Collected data

◇ ◇ ◇

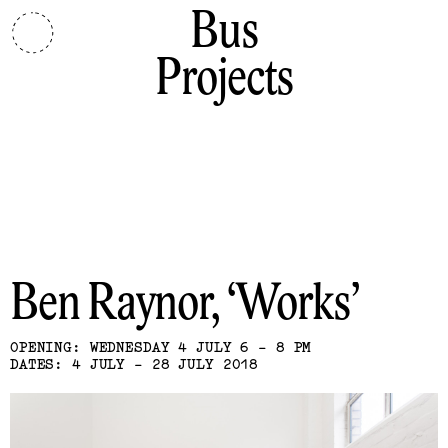
Bus
Projects
Ben Raynor
Works
OPENING: WEDNESDAY 4 JULY 6 - 8 PM
DATES: 4 JULY - 28 JULY 2018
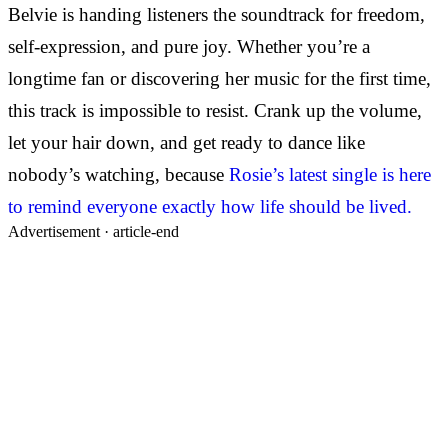
Belvie is handing listeners the soundtrack for freedom,
self-expression, and pure joy. Whether you’re a
longtime fan or discovering her music for the first time,
this track is impossible to resist. Crank up the volume,
let your hair down, and get ready to dance like
nobody’s watching, because
Rosie’s latest single is here
to remind everyone exactly how life should be lived.
Advertisement ·
article-end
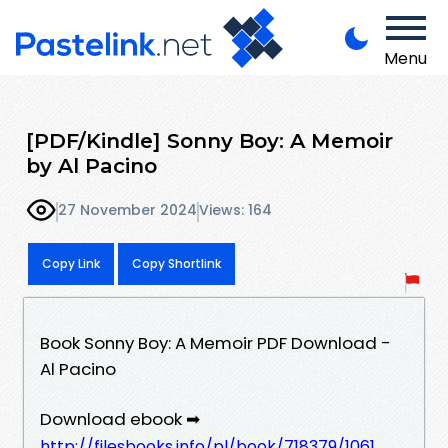
Menu
[PDF/Kindle] Sonny Boy: A Memoir
by Al Pacino
27 November 2024
Views: 164
Copy Link
Copy Shortlink
Book Sonny Boy: A Memoir PDF Download -
Al Pacino
Download ebook ➡
http://filesbooks.info/pl/book/718379/1061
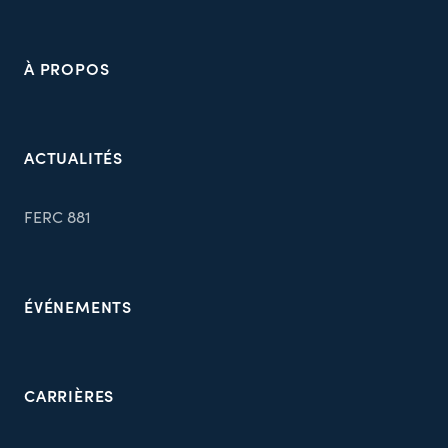
À PROPOS
ACTUALITÉS
FERC 881
ÉVÉNEMENTS
CARRIÈRES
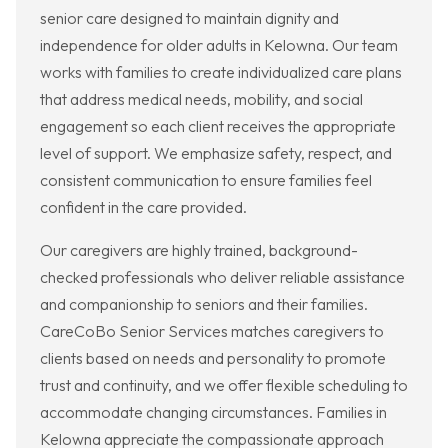
senior care designed to maintain dignity and
independence for older adults in Kelowna. Our team
works with families to create individualized care plans
that address medical needs, mobility, and social
engagement so each client receives the appropriate
level of support. We emphasize safety, respect, and
consistent communication to ensure families feel
confident in the care provided.
Our caregivers are highly trained, background-
checked professionals who deliver reliable assistance
and companionship to seniors and their families.
CareCoBo Senior Services matches caregivers to
clients based on needs and personality to promote
trust and continuity, and we offer flexible scheduling to
accommodate changing circumstances. Families in
Kelowna appreciate the compassionate approach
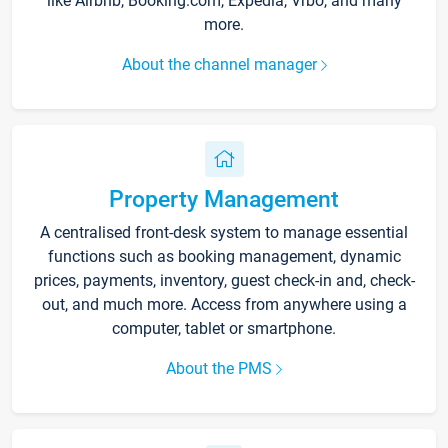
like Airbnb, Booking.com, Expedia, Vrbo, and many
more.
About the channel manager
Property Management
A centralised front-desk system to manage essential
functions such as booking management, dynamic
prices, payments, inventory, guest check-in and, check-
out, and much more. Access from anywhere using a
computer, tablet or smartphone.
About the PMS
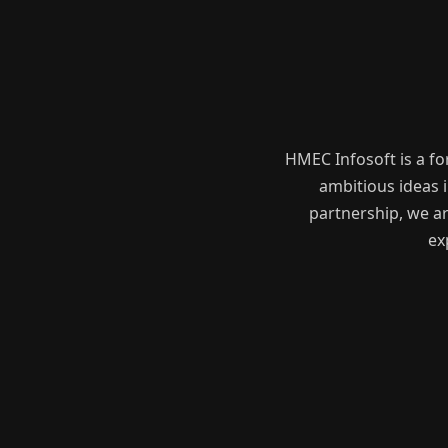
HMEC Infosoft is a f
ambitious ideas i
partnership, we ar
ex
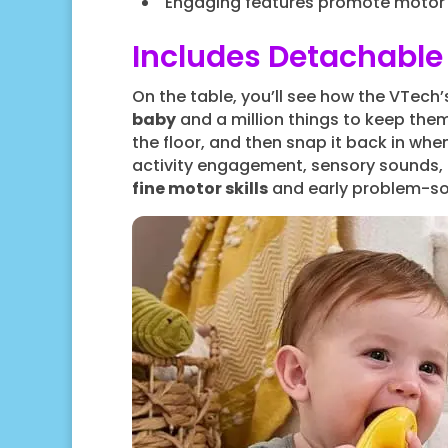
Engaging features promote motor a
Includes Detachable 
On the table, you’ll see how the VTech
baby
and a million things to keep them 
the floor, and then snap it back in when
activity engagement, sensory sounds, p
fine motor skills
and early problem-solv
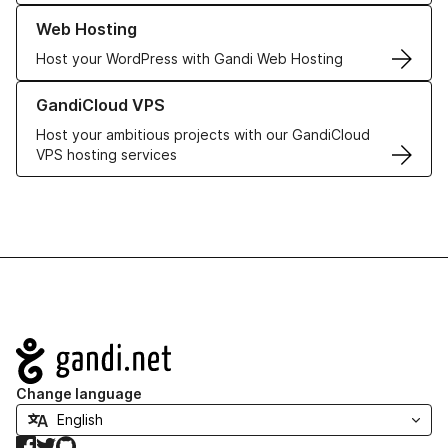
Learn more about our Web Hosting solutions
Web Hosting
Host your WordPress with Gandi Web Hosting
Learn more about GandiCloud VPS
GandiCloud VPS
Host your ambitious projects with our GandiCloud
VPS hosting services
Navigation
Change language
Facebook
Twitter
GitHub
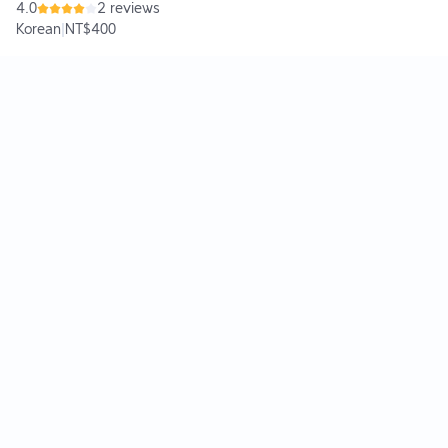
4.0
2 reviews
Korean
|
NT$400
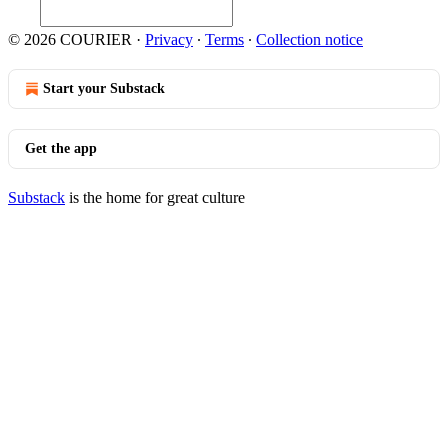
© 2026 COURIER
·
Privacy
∙
Terms
∙
Collection notice
Start your Substack
Get the app
Substack
is the home for great culture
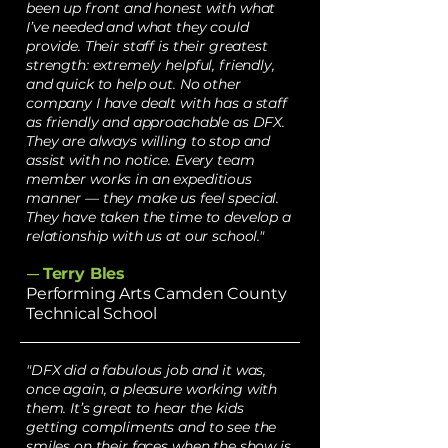
been up front and honest with what
I’ve needed and what they could
provide. Their staff is their greatest
strength: extremely helpful, friendly,
and quick to help out. No other
company I have dealt with has a staff
as friendly and approachable as DFX.
They are always willing to stop and
assist with no notice. Every team
member works in an expeditious
manner — they make us feel special.
They have taken the time to develop a
relationship with us at our school."
Terry Bles
—
Performing Arts Camden County
Technical School
"DFX did a fabulous job and it was,
once again, a pleasure working with
them. It’s great to hear the kids
getting compliments and to see the
smiles on their faces when the show is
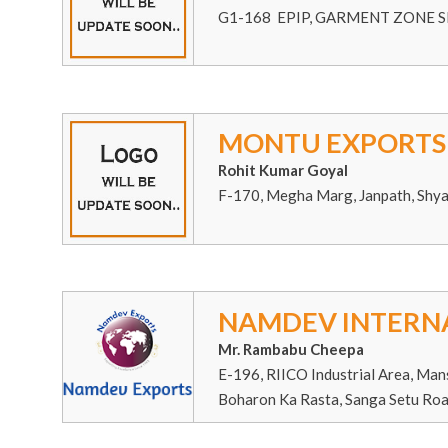
G1-168 EPIP, GARMENT ZONE SI
MONTU EXPORTS
Rohit Kumar Goyal
F-170, Megha Marg, Janpath, Shy
NAMDEV INTERN
Mr. Rambabu Cheepa
E-196, RIICO Industrial Area, Man
Boharon Ka Rasta, Sanga Setu Roa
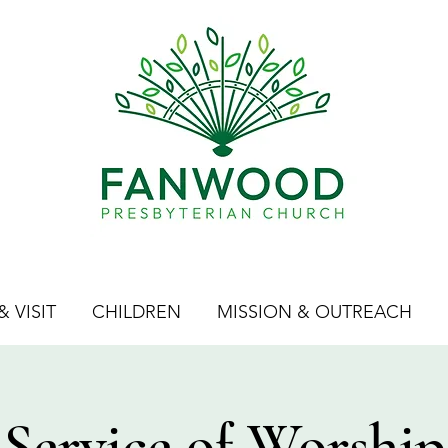
 VISIT
CHILDREN
MISSION & OUTREACH
Service of Worship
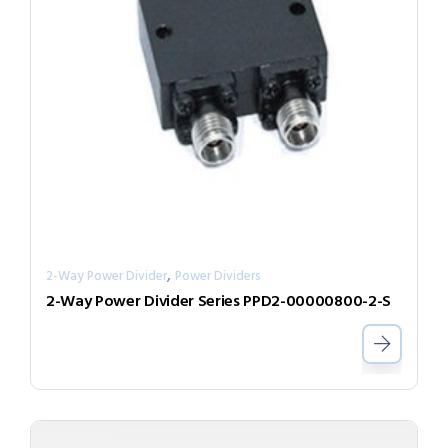
,
2-Way Power Divider
Power Dividers
2-Way Power Divider Series PPD2-00000800-2-S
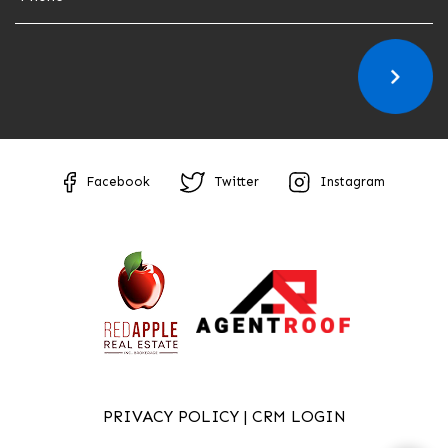
Facebook
Twitter
Instagram
PRIVACY POLICY
|
CRM LOGIN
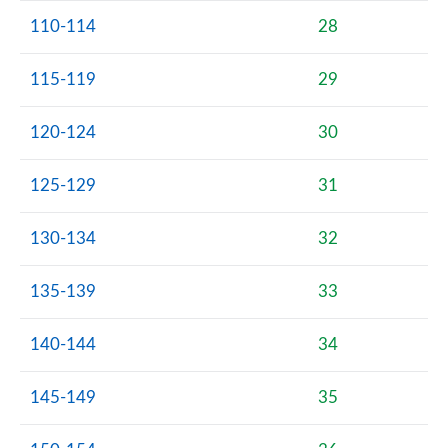
110-114
28
115-119
29
120-124
30
125-129
31
130-134
32
135-139
33
140-144
34
145-149
35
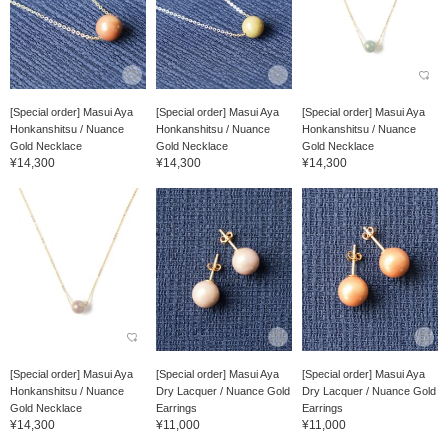
[Special order] Masui Aya
[Special order] Masui Aya
[Special order] Masui Aya
Honkanshitsu / Nuance
Honkanshitsu / Nuance
Honkanshitsu / Nuance
Gold Necklace
Gold Necklace
Gold Necklace
¥14,300
¥14,300
¥14,300
[Special order] Masui Aya
[Special order] Masui Aya
[Special order] Masui Aya
Honkanshitsu / Nuance
Dry Lacquer / Nuance Gold
Dry Lacquer / Nuance Gold
Gold Necklace
Earrings
Earrings
¥14,300
¥11,000
¥11,000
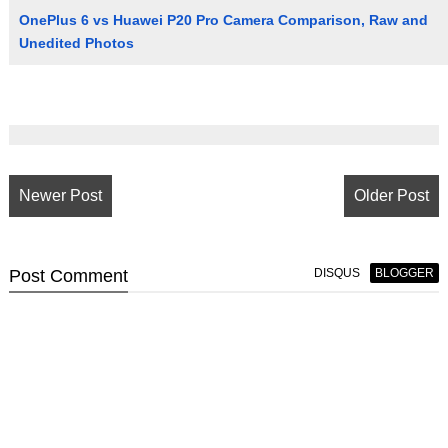
OnePlus 6 vs Huawei P20 Pro Camera Comparison, Raw and
Unedited Photos
Newer Post
Older Post
Post
Comment
DISQUS
BLOGGER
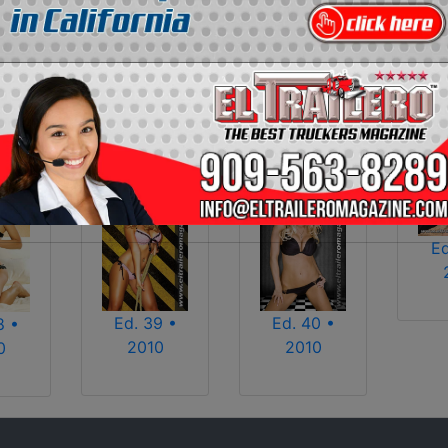
2013
2014
2015
2016
2017
2018
2025
2026
Ed
Ed. 39 •
Ed. 40 •
8 •
2010
2010
0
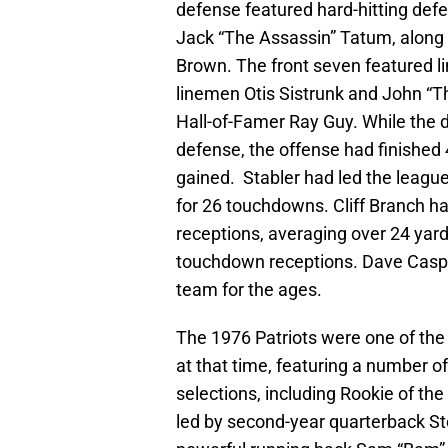
defense featured hard-hitting def
Jack “The Assassin” Tatum, along 
Brown. The front seven featured l
linemen Otis Sistrunk and John “T
Hall-of-Famer Ray Guy. While the d
defense, the offense had finished 4
gained. Stabler had led the leagu
for 26 touchdowns. Cliff Branch ha
receptions, averaging over 24 yard
touchdown receptions. Dave Casper
team for the ages.
The 1976 Patriots were one of th
at that time, featuring a number of
selections, including Rookie of t
led by second-year quarterback S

◇ ◇ ◇

Work instruction
Please show every line of the entries above that contains the word "them".

Solution below
and a million things to keep them 
them. It’s great to hear the kids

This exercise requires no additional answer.